Evidence, Angles, and Proof

- Let’s make convincing explanations.

### 19.1: Math Talk: Supplementary Angles

Mentally evaluate all of the missing angle measures in each figure.

### 19.2: That Can’t Be Right, Can It?

Here is a figure where ray \(r\) meets line \(\ell\). The dashed rays are angle bisectors.

- Diego made the conjecture: “The angle formed between the angle bisectors is always a right angle, no matter what the angle between \(r\) and \(\ell\) is.” It is difficult to tell specifically which angles Diego is talking about in his conjecture. Label the diagram and rephrase Diego’s conjecture more precisely using your labels.
- Is the conjecture true? Explain your reasoning.

### 19.3: Convince Me

Here are 2 intersecting lines that create 2 pairs of vertical angles:

1. What is the relationship between vertical angles? Write down a conjecture. Label the diagram to make it easier to write your conjecture precisely.

2. How do you know your conjecture is true for all possible pairs of vertical angles?
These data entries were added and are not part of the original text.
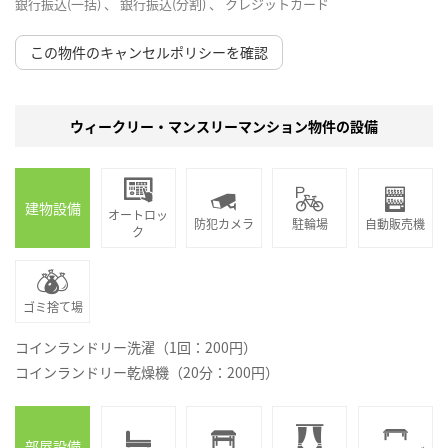
銀行振込(一括) 、 銀行振込(分割) 、 クレジットカード
この物件のキャンセルポリシーを確認
ウィークリー・マンスリーマンション物件の設備
建物設備
オートロッ
防犯カメラ
駐輪場
自動販売機
ク
ゴミ捨て場
コインランドリー洗濯（1回：200円）
コインランドリー乾燥機（20分：200円）
部屋設備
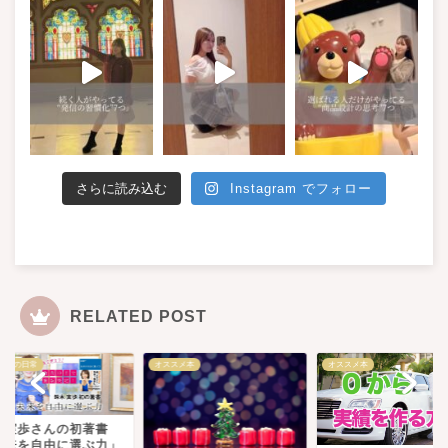
さらに読み込む
Instagram でフォロー
RELATED POST
みうの日常
オススメ本
オススメ本
木実歩さんの初著書
未来を自由に選ぶ力」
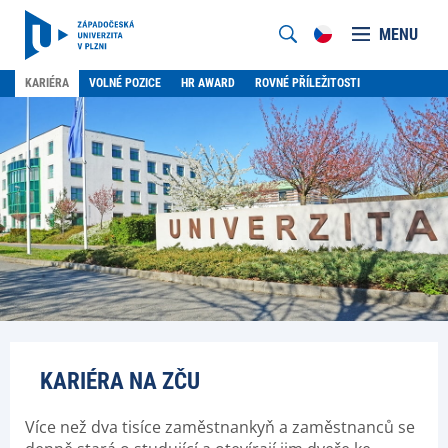
MENU
KARIÉRA
VOLNÉ POZICE
HR AWARD
ROVNÉ PŘÍLEŽITOSTI
KARIÉRA NA ZČU
Více než dva tisíce zaměstnankyň a zaměstnanců se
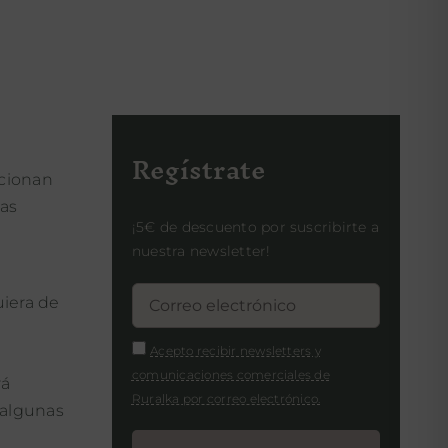
Regístrate
ncionan
tas
¡5€ de descuento por suscribirte a
nuestra newsletter!
uiera de
Acepto recibir newsletters y
comunicaciones comerciales de
rá
Ruralka por correo electrónico.
 algunas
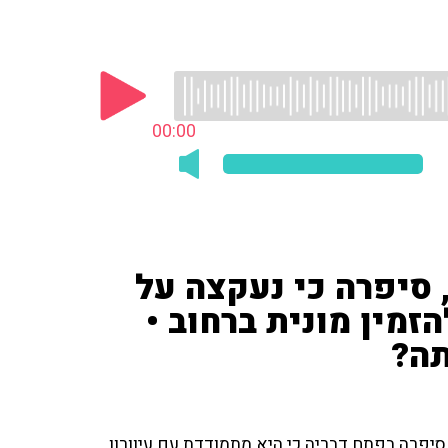
00:00
, סיפרה כי נעקצה על
זמין מונית ברחוב •
תה?
סיפרה בפתח דבריה כי היא מתמודדת עם עיוורון.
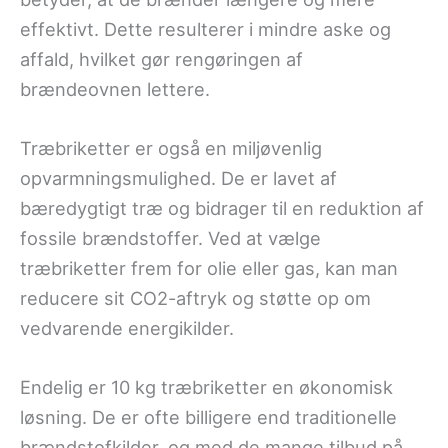
effektivt. Dette resulterer i mindre aske og
affald, hvilket gør rengøringen af
brændeovnen lettere.
Træbriketter er også en miljøvenlig
opvarmningsmulighed. De er lavet af
bæredygtigt træ og bidrager til en reduktion af
fossile brændstoffer. Ved at vælge
træbriketter frem for olie eller gas, kan man
reducere sit CO2-aftryk og støtte op om
vedvarende energikilder.
Endelig er 10 kg træbriketter en økonomisk
løsning. De er ofte billigere end traditionelle
brændstofkilder, og med de mange tilbud på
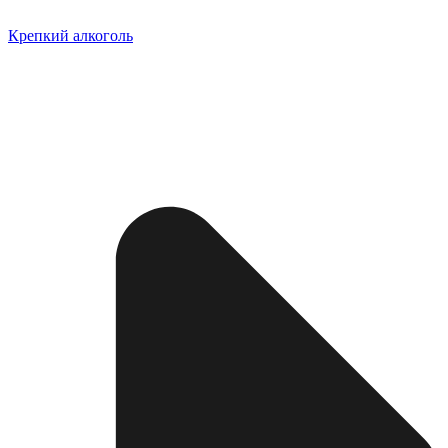
Крепкий алкоголь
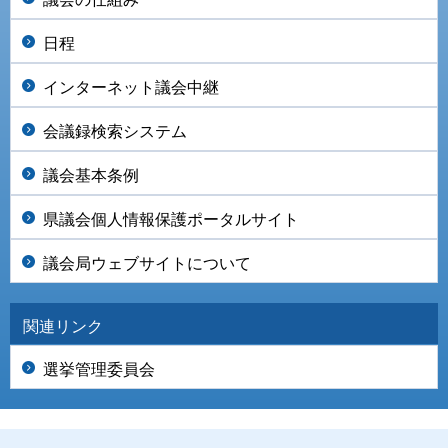
日程
インターネット議会中継
会議録検索システム
議会基本条例
県議会個人情報保護ポータルサイト
議会局ウェブサイトについて
関連リンク
選挙管理委員会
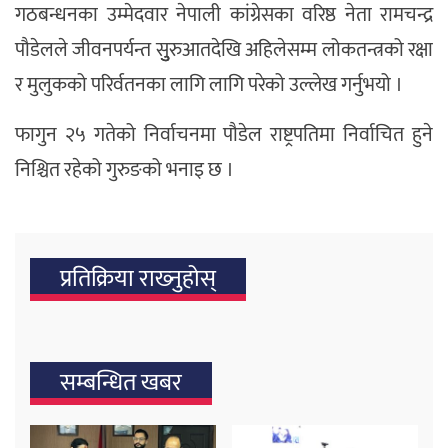
गठबन्धनका उम्मेदवार नेपाली कांग्रेसका वरिष्ठ नेता रामचन्द्र
पौडेलले जीवनपर्यन्त सुुुरुआतदेखि अहिलेसम्म लोकतन्त्रको रक्षा
र मुलुकको परिर्वतनका लागि लागि परेको उल्लेख गर्नुभयो ।
फागुन २५ गतेको निर्वाचनमा पौडेल राष्ट्रपतिमा निर्वाचित हुने
निश्चित रहेको गुरुङको भनाइ छ ।
प्रतिक्रिया राख्‍नुहोस्
सम्बन्धित खबर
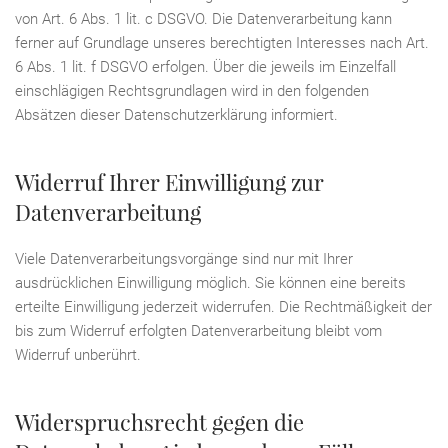
von Art. 6 Abs. 1 lit. c DSGVO. Die Datenverarbeitung kann
ferner auf Grundlage unseres berechtigten Interesses nach Art.
6 Abs. 1 lit. f DSGVO erfolgen. Über die jeweils im Einzelfall
einschlägigen Rechtsgrundlagen wird in den folgenden
Absätzen dieser Datenschutzerklärung informiert.
Widerruf Ihrer Einwilligung zur
Datenverarbeitung
Viele Datenverarbeitungsvorgänge sind nur mit Ihrer
ausdrücklichen Einwilligung möglich. Sie können eine bereits
erteilte Einwilligung jederzeit widerrufen. Die Rechtmäßigkeit der
bis zum Widerruf erfolgten Datenverarbeitung bleibt vom
Widerruf unberührt.
Widerspruchsrecht gegen die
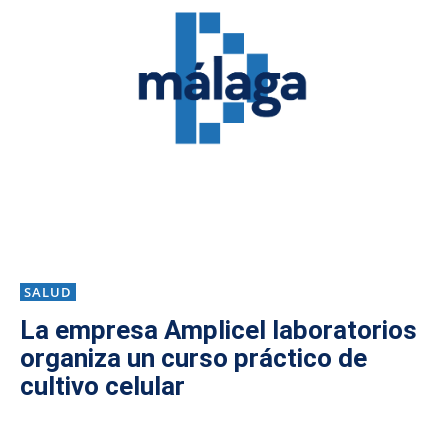
SALUD
La empresa Amplicel laboratorios
organiza un curso práctico de
cultivo celular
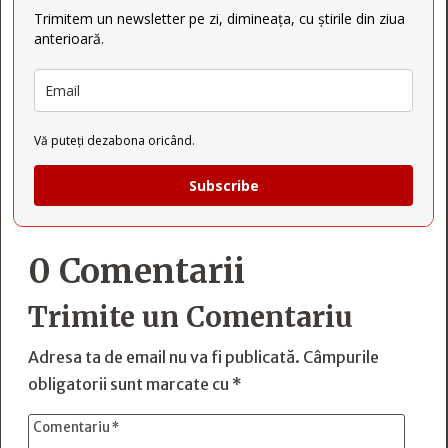
Trimitem un newsletter pe zi, dimineața, cu știrile din ziua
anterioară.
Vă puteți dezabona oricând.
Subscribe
0 Comentarii
Trimite un Comentariu
Adresa ta de email nu va fi publicată.
Câmpurile
obligatorii sunt marcate cu
*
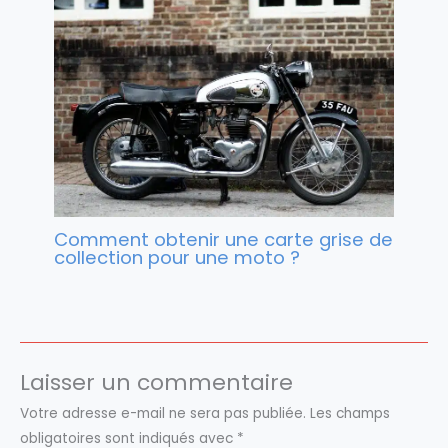
Comment obtenir une carte grise de
collection pour une moto ?
Laisser un commentaire
Votre adresse e-mail ne sera pas publiée.
Les champs
obligatoires sont indiqués avec
*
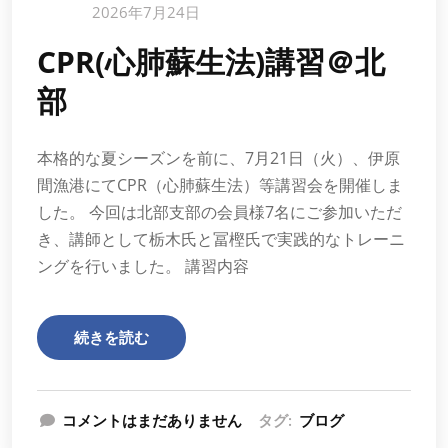
2026年7月24日
CPR(心肺蘇生法)講習＠北
部
本格的な夏シーズンを前に、7月21日（火）、伊原
間漁港にてCPR（心肺蘇生法）等講習会を開催しま
した。 今回は北部支部の会員様7名にご参加いただ
き、講師として栃木氏と冨樫氏で実践的なトレーニ
ングを行いました。 講習内容
続きを読む
コメントはまだありません
タグ:
ブログ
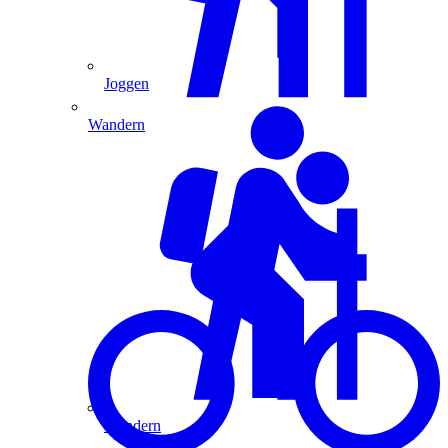
Joggen
Wandern
Wandern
Explain your reasoning.

One reason mathematicians like to have rigorous proofs even when conjectures seem to be true is that sometimes conjectures that are made turn out to not be true. Here is one famous example. If we draw \(n\) points on a circle and connect each pair of points how many regions does that divide the circle into? If we draw only 1 point there are no line segments to connect and so just 1 region in the circle. If we draw 2 points they are connected by a line segment which divides the circle into 2 regions.

- If we draw 3 points on a circle and connect each pair of points with a line segment how many regions do we get in our circle?
- If we draw 4 points on a circle and connect each pair of points with a line segment how many regions do we get in our circle?
- If we draw 5 points on a circle and connect each pair of points with a line segment how many regions do we get in our circle?
- Make a conjecture about how many regions we get if we draw \(n\) points on a circle and connect each pair of points with a line segment.
- Test your conjecture with 6 points on a circle. How many regions do we get?

### Summary

In many situations, it is important to understand the reasons why an idea is true. Here are some questions to ask when trying to convince ourselves or others that a statement is true:

- How do we know this is true?
- Would these reasons convince someone who didn’t think it was true?
- Is this true always, or only in certain cases?
- Can we find any situations where this is false?

In this lesson, we reasoned that pairs of vertical angles are always congruent to each other:

We saw this by labeling the diagram and making precise arguments having to do with transformations or angle relationships. For example, label the diagram with points:

Rotate the figure 180 degrees around point \(E\). Then ray \(EA\) goes to ray \(EB\) and ray \(ED\) goes to ray \(EC\). That means the rotation takes angle \(AED\) onto angle \(BEC\), and so angle \(AED\) is congruent to angle \(BEC\).

Many true statements have multiple explanations. Another line of reasoning uses angle relationships. Notice that angles \(AED\) and \(AEC\) together form line \(CD\). That means that \(x + y = 180\). Similarly, \(y + w = 180\). That means that both \(x\) and \(w\) are equal to \(180-y\), so they are equal to each other. Since angle \(AED\) and angle \(CEB\) have the same degree measure, they must be congruent.